If the draw of the bath is that you can get clean without washing your hair, consider switching the showerhead to a hand-held nozzle which allows for more control.

Bathing Temperature

How hot should a bath or shower be? As we age, skin gets more sensitive and reaction time slows down, so this question becomes especially important. In addition to the danger of burning, hot water causes cracking and dryness, which increases susceptibility to infection.

The bathing temperature should be a degree or two higher than body temperature. If you still feel cold with this temperature, heat the bathroom better instead of making the water hotter. Remember that water that’s too cold can also be dangerous and even lead to hypothermia.

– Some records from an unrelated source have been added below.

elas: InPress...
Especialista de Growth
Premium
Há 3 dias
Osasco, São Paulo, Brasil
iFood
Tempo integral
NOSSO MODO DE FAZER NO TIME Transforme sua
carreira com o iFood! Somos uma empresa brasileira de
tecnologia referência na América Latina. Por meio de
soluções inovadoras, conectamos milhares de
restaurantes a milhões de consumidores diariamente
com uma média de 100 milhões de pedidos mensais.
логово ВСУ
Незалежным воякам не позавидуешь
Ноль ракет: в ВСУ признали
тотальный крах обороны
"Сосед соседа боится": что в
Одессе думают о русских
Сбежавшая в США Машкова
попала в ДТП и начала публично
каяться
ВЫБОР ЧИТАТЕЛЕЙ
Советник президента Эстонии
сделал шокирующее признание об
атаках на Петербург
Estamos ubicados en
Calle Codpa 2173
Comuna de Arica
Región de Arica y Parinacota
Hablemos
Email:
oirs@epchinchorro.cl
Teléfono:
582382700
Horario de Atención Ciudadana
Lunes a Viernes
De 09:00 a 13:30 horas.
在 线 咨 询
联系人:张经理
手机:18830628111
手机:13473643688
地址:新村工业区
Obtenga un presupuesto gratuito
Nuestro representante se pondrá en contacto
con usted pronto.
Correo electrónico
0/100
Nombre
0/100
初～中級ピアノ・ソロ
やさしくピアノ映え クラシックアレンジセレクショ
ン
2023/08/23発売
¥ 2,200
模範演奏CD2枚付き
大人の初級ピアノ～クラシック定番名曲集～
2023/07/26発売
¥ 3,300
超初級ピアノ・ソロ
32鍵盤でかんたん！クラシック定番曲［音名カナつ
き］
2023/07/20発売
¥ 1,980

Safety Equipment for the Bathroom

Make your bathroom safer with these accommodations:

  • Install grab handles which are made for safety. The shower rail or towel rack you already have is not strong enough to bear the weight of a human being and will break if leaned on too heavily.
  • Place a non-slip bath mat in the shower or bath and another one right outside the bath.
  • If your hallway is not carpeted, add a fuzzy rug outside the bathroom door to avoid slipping.
  • Place toiletries within reach, so you don’t fall trying to reach for them.
  • If the lights in the bathroom and in the adjacent hallway are too weak, switch to stronger lights.
  • Some seniors may need supervision or help bathing. In that case, it may be prudent to install a spa-style bathtub to make this process easier.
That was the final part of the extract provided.